### Task material:

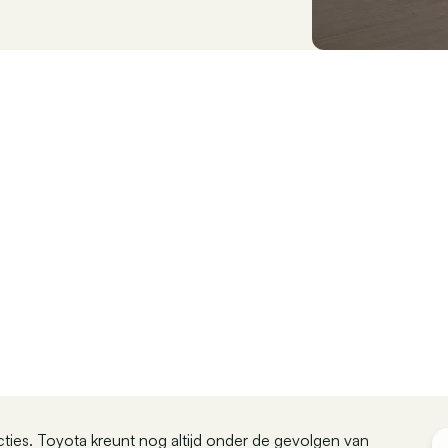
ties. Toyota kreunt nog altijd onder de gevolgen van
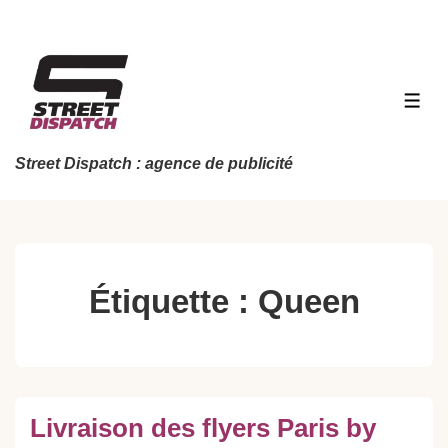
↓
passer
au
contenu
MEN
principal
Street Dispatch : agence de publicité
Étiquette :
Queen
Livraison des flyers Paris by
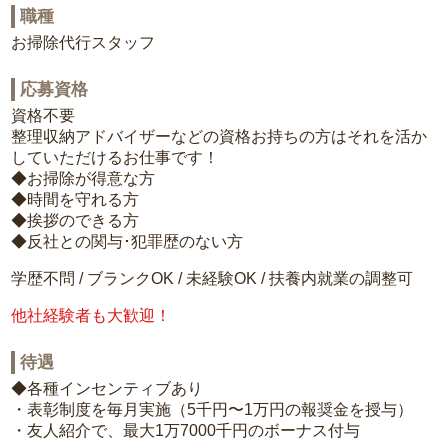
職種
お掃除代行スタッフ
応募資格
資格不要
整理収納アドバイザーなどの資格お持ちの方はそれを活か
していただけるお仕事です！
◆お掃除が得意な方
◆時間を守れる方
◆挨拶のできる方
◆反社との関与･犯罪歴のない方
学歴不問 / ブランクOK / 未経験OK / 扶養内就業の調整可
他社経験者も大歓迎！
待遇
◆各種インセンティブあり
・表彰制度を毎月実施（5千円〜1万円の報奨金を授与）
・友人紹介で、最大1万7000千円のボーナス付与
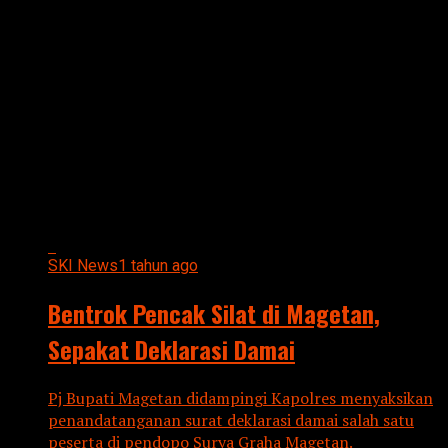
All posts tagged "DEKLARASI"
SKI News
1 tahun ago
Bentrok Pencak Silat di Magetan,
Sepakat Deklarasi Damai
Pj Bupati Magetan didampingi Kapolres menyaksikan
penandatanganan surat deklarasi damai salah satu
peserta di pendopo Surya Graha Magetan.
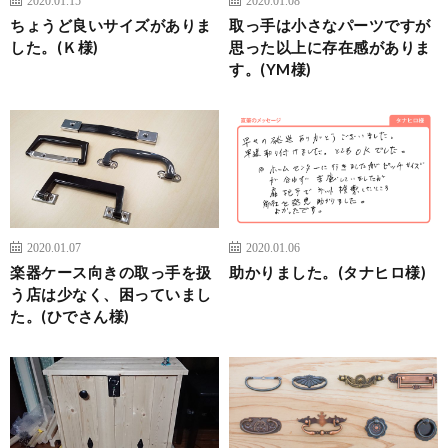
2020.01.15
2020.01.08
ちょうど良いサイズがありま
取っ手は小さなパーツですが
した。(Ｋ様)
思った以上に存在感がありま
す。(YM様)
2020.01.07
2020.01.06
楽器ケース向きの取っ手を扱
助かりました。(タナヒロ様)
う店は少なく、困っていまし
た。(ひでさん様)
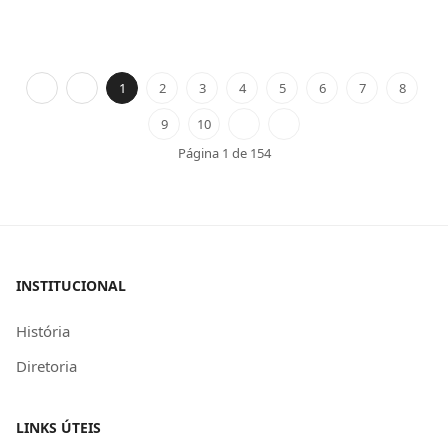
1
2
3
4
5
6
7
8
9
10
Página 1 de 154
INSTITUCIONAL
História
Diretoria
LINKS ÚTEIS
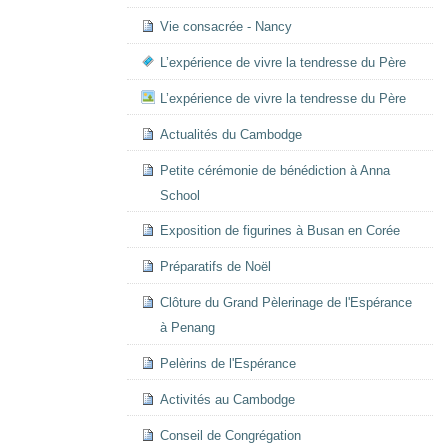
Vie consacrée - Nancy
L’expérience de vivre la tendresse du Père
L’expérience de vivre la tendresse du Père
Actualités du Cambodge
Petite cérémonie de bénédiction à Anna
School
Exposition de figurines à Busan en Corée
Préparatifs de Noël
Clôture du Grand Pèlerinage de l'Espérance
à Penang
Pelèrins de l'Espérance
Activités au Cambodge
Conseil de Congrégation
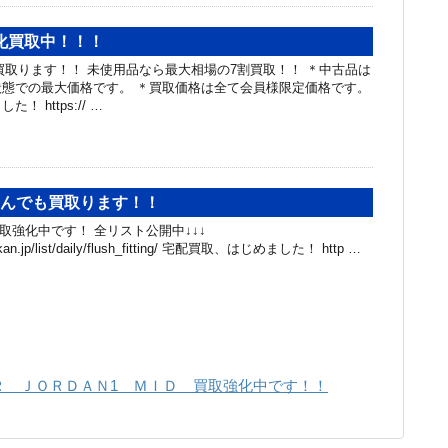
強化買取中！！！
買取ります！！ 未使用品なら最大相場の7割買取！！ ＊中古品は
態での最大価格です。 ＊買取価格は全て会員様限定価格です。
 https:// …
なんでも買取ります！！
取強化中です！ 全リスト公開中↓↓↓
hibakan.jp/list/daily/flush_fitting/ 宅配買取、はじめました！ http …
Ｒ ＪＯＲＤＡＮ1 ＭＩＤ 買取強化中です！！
---
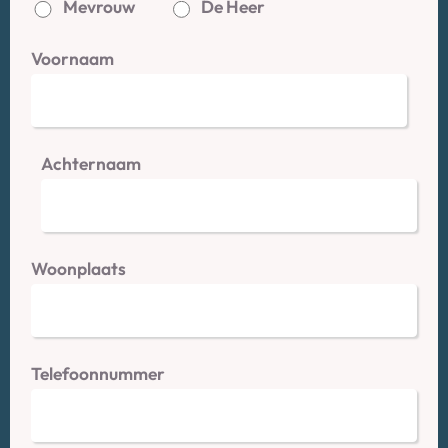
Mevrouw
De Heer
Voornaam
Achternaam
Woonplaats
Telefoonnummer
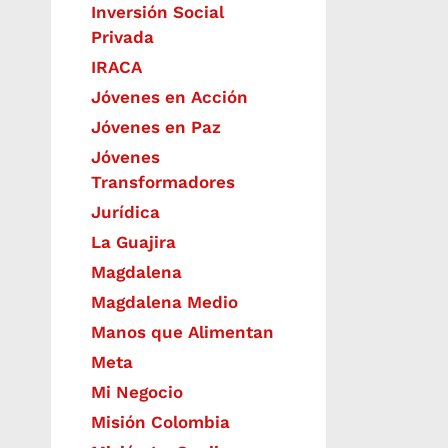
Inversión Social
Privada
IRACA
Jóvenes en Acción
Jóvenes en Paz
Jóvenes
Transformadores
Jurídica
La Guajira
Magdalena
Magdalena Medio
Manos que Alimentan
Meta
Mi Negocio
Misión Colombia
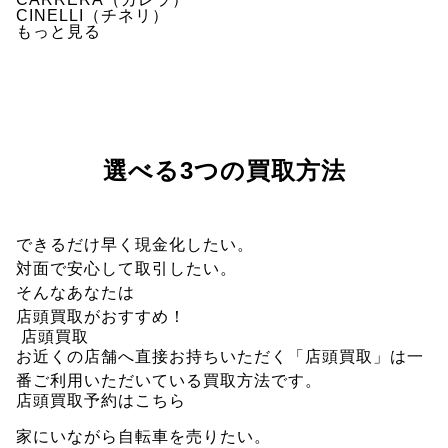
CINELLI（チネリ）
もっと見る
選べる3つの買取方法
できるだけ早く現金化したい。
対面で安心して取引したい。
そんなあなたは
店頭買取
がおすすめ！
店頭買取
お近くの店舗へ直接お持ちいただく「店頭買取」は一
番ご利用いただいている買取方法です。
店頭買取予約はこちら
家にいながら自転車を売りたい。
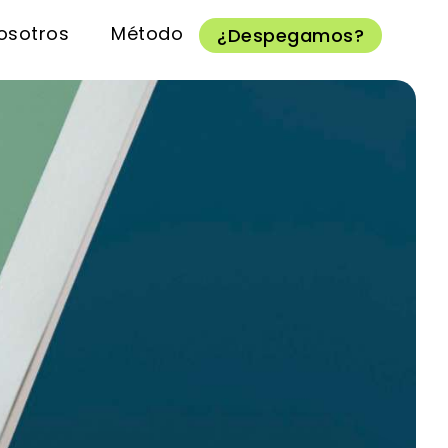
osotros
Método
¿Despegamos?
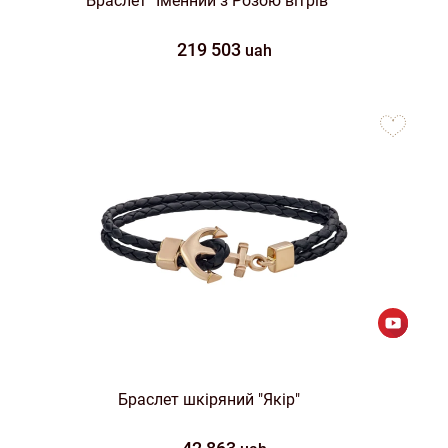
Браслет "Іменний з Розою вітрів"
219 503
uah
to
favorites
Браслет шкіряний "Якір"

### Required action:
Find and copy each line of the data where "Magetan" is present.

### Result:
Bentrok Pencak Silat di Magetan,
Pj Bupati Magetan didampingi Kapolres menyaksikan
peserta di pendopo Surya Graha Magetan.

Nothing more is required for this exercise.